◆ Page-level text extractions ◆
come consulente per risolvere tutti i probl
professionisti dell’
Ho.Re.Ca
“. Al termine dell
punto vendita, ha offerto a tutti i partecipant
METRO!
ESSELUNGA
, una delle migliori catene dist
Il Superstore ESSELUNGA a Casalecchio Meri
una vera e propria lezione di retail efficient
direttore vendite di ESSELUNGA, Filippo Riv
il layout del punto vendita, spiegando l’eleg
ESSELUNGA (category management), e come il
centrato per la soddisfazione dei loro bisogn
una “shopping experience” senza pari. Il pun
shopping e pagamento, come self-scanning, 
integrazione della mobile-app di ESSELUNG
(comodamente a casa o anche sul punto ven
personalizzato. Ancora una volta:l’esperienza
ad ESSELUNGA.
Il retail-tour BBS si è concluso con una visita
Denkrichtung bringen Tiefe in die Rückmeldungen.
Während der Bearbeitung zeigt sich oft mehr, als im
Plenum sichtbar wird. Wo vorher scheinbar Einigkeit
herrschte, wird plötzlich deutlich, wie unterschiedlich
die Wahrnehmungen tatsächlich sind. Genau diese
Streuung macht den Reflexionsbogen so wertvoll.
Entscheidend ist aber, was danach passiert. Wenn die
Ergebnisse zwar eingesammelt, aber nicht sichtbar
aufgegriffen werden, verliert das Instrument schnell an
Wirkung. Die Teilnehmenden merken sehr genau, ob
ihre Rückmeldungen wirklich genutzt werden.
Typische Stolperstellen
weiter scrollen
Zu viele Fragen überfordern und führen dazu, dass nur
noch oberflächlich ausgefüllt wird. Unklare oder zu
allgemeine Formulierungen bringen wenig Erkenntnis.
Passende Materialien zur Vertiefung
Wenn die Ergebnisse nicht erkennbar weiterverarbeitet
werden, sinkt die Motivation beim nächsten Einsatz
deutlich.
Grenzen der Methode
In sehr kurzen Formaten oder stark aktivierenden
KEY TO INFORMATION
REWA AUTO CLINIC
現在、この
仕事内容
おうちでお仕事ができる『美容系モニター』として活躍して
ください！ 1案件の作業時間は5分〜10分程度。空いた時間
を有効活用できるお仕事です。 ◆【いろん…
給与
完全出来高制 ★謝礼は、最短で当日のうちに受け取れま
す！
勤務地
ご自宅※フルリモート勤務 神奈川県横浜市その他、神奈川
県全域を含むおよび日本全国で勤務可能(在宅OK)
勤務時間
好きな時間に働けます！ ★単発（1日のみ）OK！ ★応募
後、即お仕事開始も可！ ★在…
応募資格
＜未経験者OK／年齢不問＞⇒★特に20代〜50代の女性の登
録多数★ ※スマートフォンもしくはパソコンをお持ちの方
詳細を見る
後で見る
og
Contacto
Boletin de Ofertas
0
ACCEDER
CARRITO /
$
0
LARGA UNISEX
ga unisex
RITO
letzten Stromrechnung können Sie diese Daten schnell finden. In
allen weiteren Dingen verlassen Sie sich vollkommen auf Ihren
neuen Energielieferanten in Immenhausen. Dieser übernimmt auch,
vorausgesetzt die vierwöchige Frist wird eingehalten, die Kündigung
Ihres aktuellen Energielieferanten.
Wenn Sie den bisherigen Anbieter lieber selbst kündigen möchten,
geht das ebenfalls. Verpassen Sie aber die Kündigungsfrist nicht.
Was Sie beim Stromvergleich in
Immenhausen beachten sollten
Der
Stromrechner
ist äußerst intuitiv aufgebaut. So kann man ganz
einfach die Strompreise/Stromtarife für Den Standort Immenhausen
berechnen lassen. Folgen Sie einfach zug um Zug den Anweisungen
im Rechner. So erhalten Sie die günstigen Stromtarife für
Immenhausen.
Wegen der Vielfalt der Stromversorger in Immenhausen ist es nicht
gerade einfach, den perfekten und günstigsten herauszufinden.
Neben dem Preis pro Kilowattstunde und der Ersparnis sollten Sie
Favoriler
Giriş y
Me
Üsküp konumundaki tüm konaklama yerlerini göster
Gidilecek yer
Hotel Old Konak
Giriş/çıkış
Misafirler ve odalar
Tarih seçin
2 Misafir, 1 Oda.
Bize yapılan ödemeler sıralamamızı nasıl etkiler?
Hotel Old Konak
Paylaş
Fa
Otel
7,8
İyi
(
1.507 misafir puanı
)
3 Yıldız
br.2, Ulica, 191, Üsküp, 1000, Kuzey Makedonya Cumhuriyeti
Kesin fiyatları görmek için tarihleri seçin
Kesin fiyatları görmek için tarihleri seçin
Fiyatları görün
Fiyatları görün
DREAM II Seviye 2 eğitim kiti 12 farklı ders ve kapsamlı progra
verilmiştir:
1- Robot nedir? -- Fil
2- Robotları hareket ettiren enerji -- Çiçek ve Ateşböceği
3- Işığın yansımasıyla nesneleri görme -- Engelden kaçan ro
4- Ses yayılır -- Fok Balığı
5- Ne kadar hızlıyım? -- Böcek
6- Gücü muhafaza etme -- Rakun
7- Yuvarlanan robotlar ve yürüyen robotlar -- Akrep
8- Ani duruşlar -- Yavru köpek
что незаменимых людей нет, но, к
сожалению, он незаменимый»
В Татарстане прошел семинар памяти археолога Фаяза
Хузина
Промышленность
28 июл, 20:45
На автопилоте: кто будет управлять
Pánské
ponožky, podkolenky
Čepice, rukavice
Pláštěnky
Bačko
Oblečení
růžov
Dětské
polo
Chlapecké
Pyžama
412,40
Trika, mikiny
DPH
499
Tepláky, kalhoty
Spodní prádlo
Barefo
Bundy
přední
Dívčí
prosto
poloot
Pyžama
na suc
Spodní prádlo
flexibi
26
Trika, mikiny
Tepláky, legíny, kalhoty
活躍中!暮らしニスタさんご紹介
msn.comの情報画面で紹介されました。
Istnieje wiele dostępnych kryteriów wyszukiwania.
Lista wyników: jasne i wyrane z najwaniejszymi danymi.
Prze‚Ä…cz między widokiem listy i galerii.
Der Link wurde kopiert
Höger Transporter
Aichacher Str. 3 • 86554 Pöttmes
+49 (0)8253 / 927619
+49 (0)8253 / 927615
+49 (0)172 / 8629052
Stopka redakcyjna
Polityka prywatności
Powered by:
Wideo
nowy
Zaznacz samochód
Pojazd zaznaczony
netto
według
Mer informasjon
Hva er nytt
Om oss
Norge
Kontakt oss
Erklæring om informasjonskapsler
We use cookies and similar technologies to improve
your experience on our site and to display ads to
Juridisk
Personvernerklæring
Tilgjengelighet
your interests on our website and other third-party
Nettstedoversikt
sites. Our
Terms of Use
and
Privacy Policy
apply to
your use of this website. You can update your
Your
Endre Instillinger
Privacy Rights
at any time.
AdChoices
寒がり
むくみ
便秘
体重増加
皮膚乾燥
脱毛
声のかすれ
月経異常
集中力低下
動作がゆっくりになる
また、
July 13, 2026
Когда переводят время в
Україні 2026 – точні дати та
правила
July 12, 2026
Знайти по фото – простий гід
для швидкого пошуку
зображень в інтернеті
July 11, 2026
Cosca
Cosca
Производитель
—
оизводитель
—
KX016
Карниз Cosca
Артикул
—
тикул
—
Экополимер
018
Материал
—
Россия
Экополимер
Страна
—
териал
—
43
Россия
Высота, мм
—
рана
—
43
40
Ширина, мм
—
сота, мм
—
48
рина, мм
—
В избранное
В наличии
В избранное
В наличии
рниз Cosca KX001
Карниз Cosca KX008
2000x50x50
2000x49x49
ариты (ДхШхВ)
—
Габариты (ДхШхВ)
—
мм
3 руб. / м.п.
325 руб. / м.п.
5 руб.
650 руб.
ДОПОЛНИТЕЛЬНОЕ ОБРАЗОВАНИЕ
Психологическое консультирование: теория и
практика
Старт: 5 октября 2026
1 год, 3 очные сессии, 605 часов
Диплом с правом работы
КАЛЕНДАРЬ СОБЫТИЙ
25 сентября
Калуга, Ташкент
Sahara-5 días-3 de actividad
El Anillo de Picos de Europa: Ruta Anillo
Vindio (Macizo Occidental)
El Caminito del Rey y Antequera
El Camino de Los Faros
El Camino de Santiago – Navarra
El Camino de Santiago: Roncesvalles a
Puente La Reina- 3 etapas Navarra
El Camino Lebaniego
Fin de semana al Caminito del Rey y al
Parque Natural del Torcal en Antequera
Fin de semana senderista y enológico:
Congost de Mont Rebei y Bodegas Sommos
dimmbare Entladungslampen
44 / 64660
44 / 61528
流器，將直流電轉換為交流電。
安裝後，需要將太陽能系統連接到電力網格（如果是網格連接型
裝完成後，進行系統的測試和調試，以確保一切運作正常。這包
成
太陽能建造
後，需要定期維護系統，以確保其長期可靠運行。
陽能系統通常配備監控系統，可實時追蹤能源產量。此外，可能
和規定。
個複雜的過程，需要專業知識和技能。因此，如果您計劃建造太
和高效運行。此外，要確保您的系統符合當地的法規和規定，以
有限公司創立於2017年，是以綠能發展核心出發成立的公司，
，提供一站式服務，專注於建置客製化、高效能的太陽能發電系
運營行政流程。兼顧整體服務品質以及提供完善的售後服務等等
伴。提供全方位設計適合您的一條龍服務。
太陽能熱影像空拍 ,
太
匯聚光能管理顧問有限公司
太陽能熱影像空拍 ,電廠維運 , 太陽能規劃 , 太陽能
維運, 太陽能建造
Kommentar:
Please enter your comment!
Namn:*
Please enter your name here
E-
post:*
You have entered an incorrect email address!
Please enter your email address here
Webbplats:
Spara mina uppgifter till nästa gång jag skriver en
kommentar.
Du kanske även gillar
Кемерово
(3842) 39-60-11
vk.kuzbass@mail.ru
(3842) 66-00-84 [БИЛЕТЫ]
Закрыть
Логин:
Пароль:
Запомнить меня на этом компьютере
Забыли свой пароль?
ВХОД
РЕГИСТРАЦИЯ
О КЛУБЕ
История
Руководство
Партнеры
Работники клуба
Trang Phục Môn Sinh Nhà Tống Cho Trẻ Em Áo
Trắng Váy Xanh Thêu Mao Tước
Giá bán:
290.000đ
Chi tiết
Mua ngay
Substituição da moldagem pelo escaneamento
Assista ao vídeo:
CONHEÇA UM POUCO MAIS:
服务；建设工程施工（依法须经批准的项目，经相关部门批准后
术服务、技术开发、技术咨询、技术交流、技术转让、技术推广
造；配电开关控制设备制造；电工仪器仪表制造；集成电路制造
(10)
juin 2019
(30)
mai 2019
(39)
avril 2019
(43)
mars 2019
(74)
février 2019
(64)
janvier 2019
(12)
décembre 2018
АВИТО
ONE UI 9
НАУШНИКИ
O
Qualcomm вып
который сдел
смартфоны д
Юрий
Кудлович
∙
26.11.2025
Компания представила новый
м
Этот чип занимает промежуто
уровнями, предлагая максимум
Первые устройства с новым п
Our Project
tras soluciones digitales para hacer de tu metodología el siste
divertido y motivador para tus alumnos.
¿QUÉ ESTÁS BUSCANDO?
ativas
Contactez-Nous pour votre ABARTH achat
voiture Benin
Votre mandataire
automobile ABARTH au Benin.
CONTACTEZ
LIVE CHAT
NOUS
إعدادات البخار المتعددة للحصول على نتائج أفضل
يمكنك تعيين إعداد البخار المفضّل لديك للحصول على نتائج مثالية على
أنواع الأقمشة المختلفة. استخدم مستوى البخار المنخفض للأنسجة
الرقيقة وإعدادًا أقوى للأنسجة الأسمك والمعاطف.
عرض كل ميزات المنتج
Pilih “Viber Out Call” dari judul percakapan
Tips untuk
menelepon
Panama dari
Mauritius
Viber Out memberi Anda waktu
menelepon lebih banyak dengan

◆ EXERCISE PROMPT ◆
Show a copy of each line from the records above in which the string "here" occurs.

◆ SOLVED EXERCISE ◆
Please enter your name here
Please enter your email address here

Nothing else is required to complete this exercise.